Paper 2004/128

Elastic Block Ciphers

Debra L. Cook, Moti Yung, and Angelos D. Keromytis

Abstract

We introduce the new concept of elastic block ciphers, symmetric-key encryption algorithms that (1) for a variable-size input do not expand the plaintext (i.e., do not require plaintext padding) and (2) adjust their computational load proportionally to the size increase. Contrary to stream ciphers, elastic block ciphers maintain the diffusion property and non-synchronicity of traditional block ciphers. Elastic block ciphers are ideal (when combined with encryption modes) for applications where length-preserving encryption is most beneficial, such as protecting variable-length database fields or network packets. We present a general algorithm for converting a traditional block cipher, such as AES, to its elastic version, and analyze the security of the resulting cipher against key recovery attacks. Our approach allows us to ``stretch'' the supported block size of a block cipher up to twice the original length, while increasing the computational load proportionally to the expanded block size. Our approach does not allow us to use the original cipher as a ``black box'' (i.e., as an ideal cipher or a pseudorandom permutation as is used in constructing modes of encryption).

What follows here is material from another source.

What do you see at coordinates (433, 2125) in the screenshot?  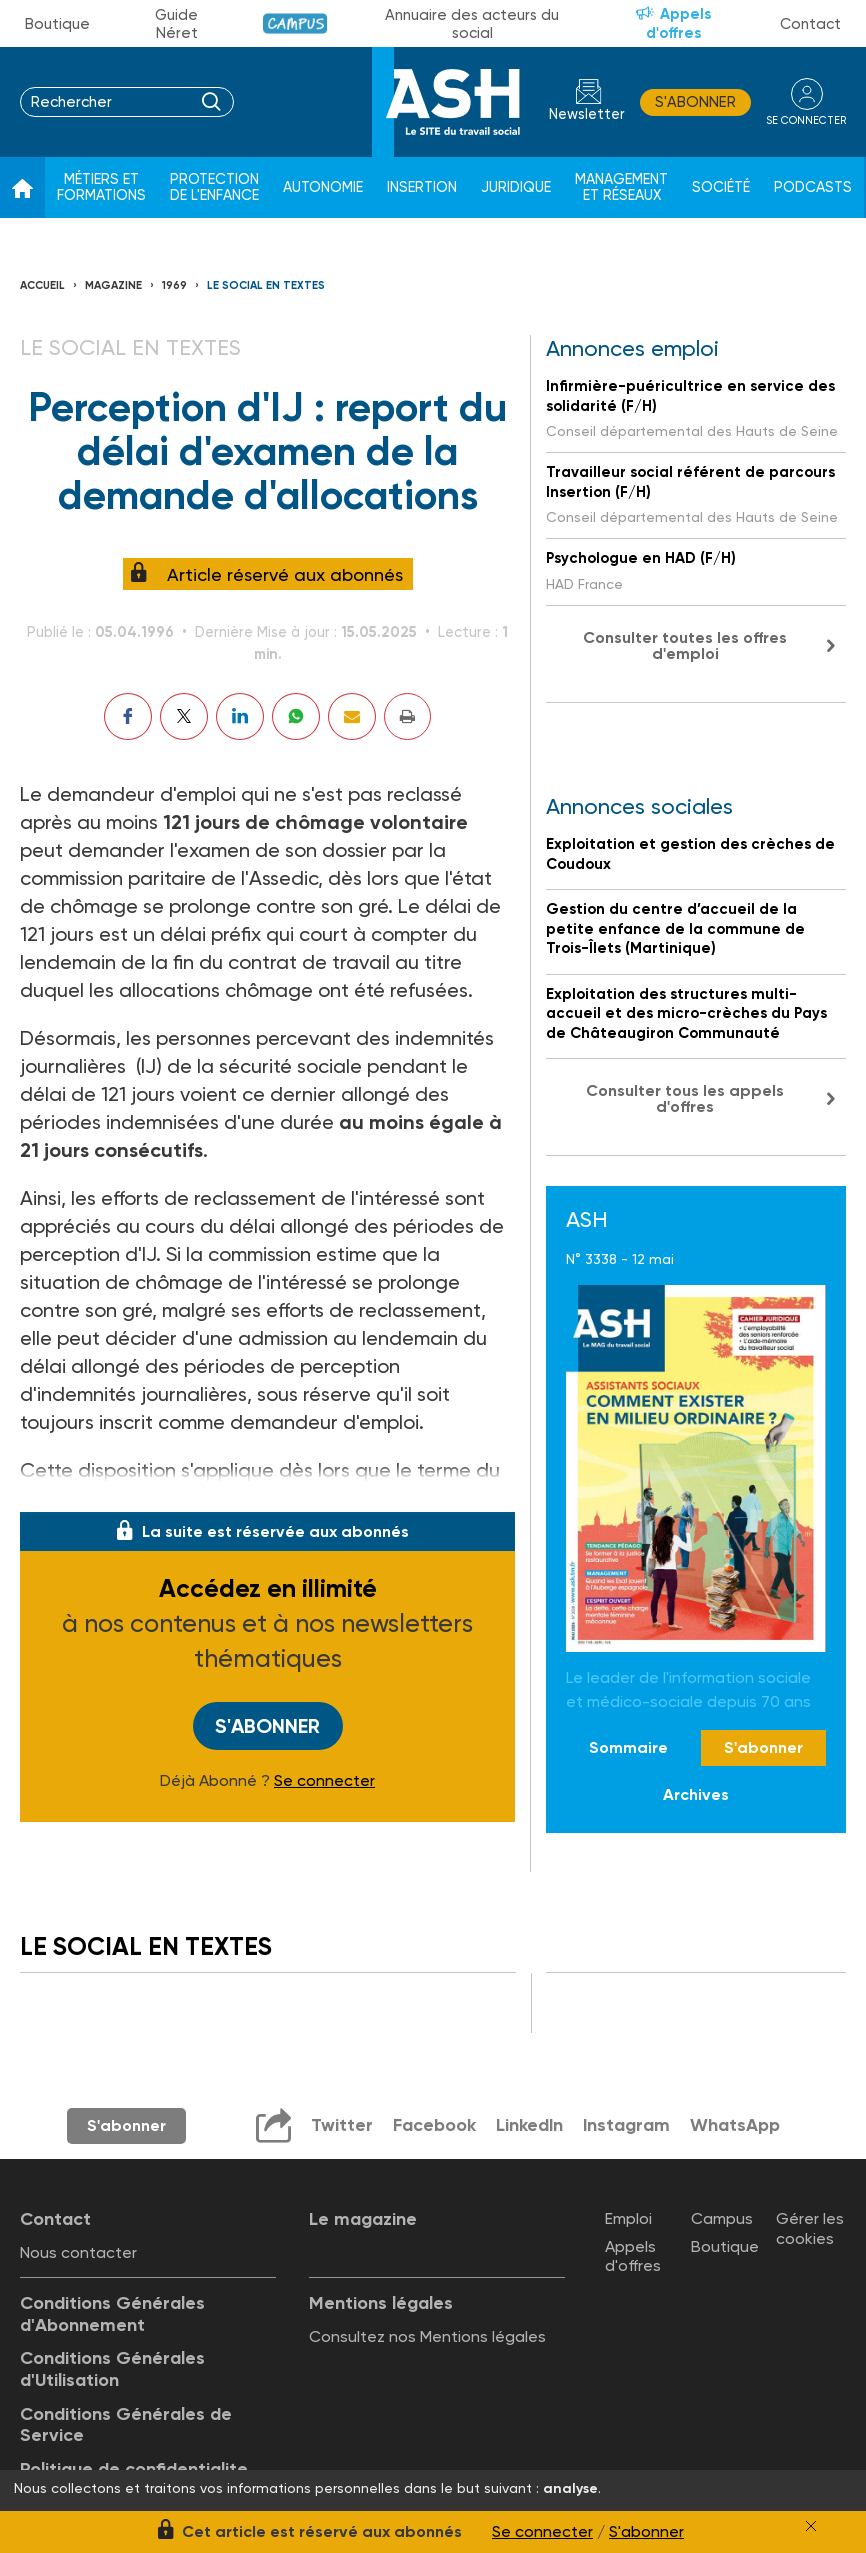 I see `Facebook` at bounding box center [433, 2125].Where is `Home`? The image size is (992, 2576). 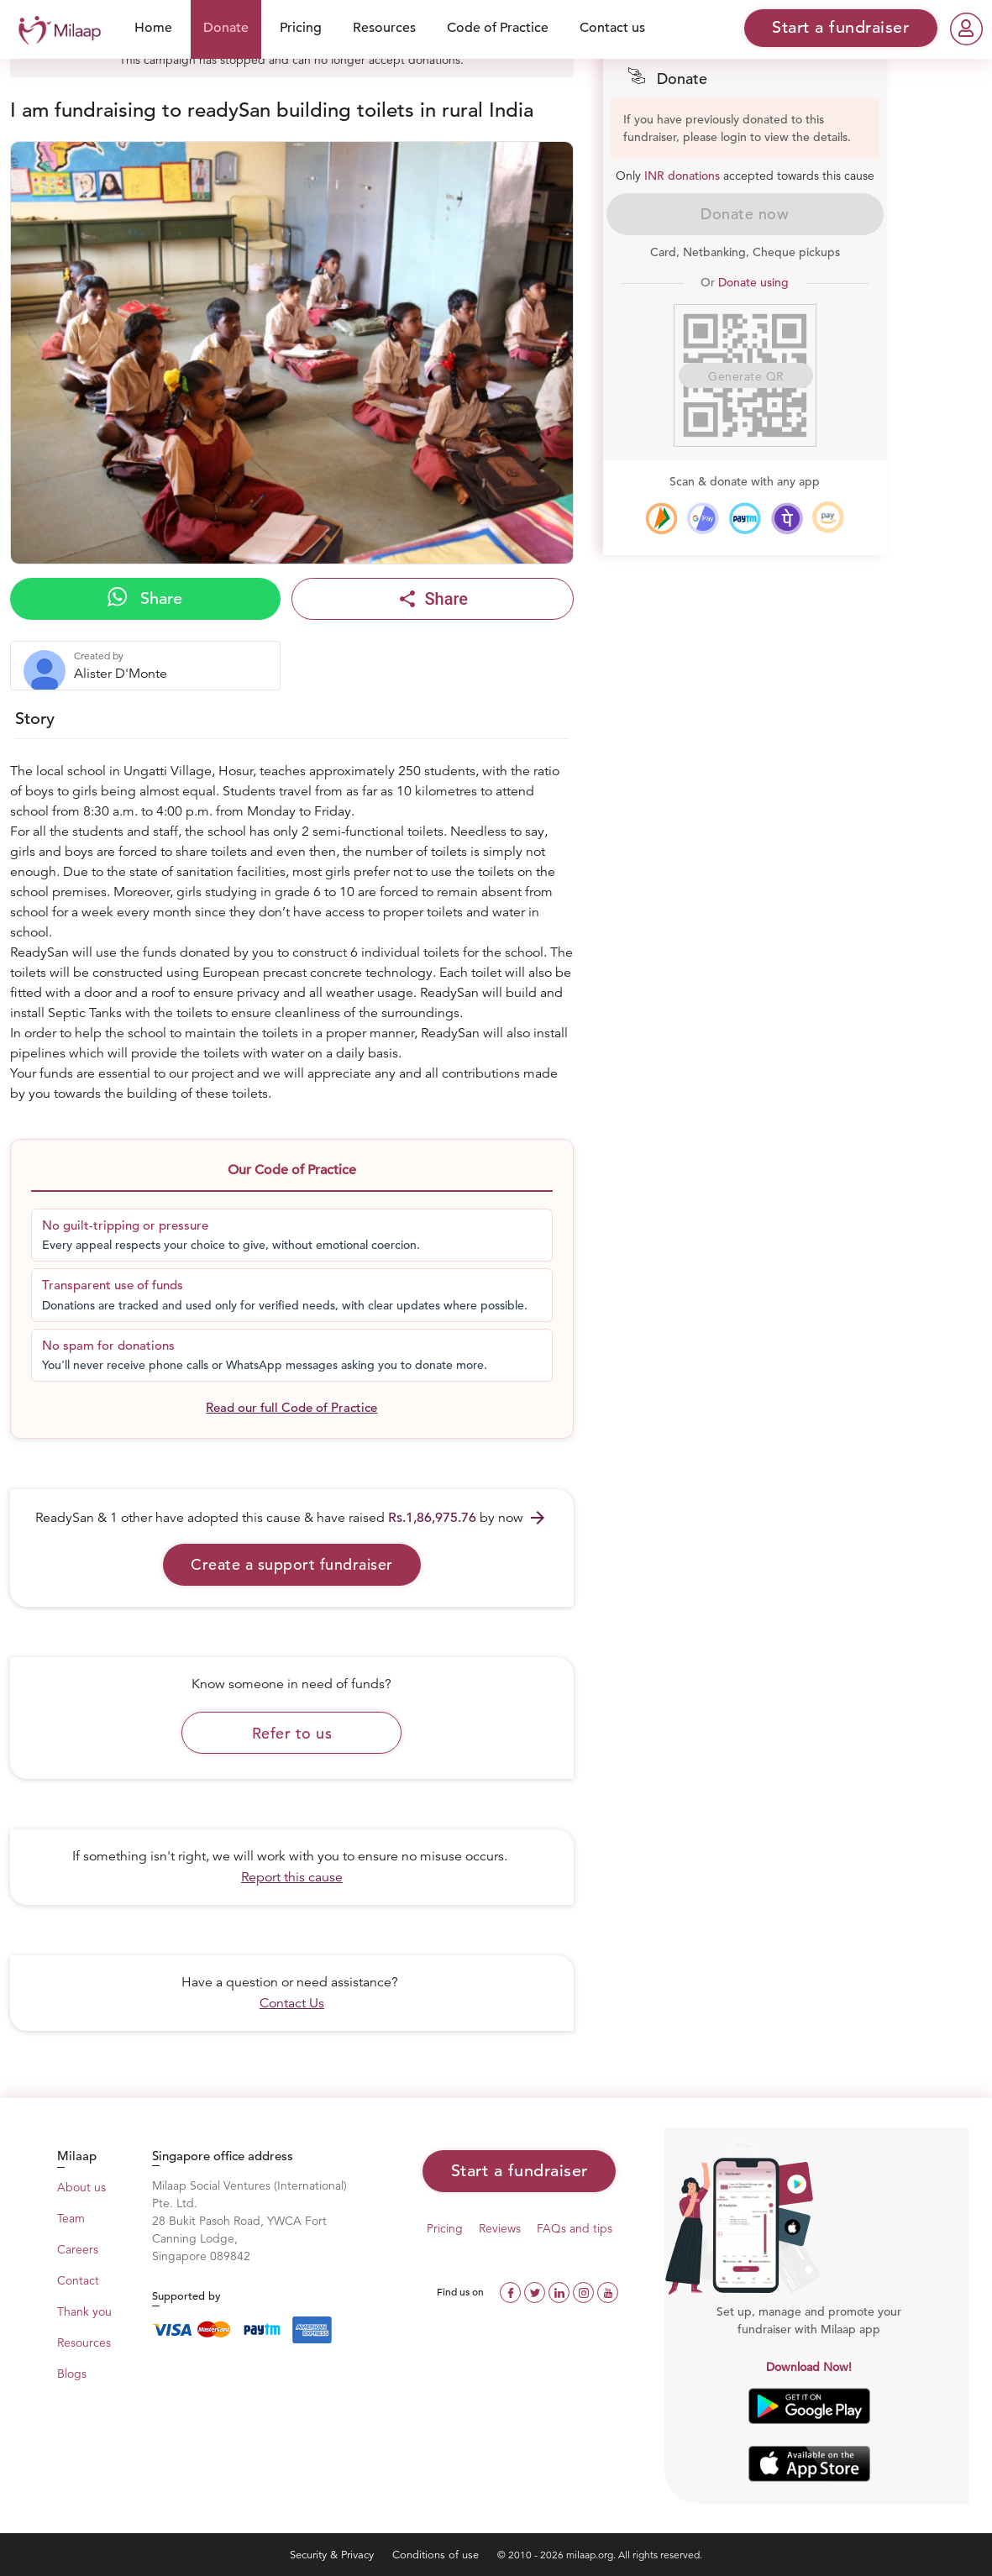
Home is located at coordinates (153, 27).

Nevertheless, under some reasonable conditions on the cipher's structure and its key schedule, we reduce certain key recovery attacks of the elastic version to such attacks on the fixed-size block cipher. This schema and the security reduction enable us to capitalize on secure ciphers and their already established security properties in developing elastic designs. We note that we are not aware of previous ``reduction type'' proofs of security in the area of concrete (i.e., non ``black-box'') block cipher design. Our work puts forth the notion of elasticity in block cipher design.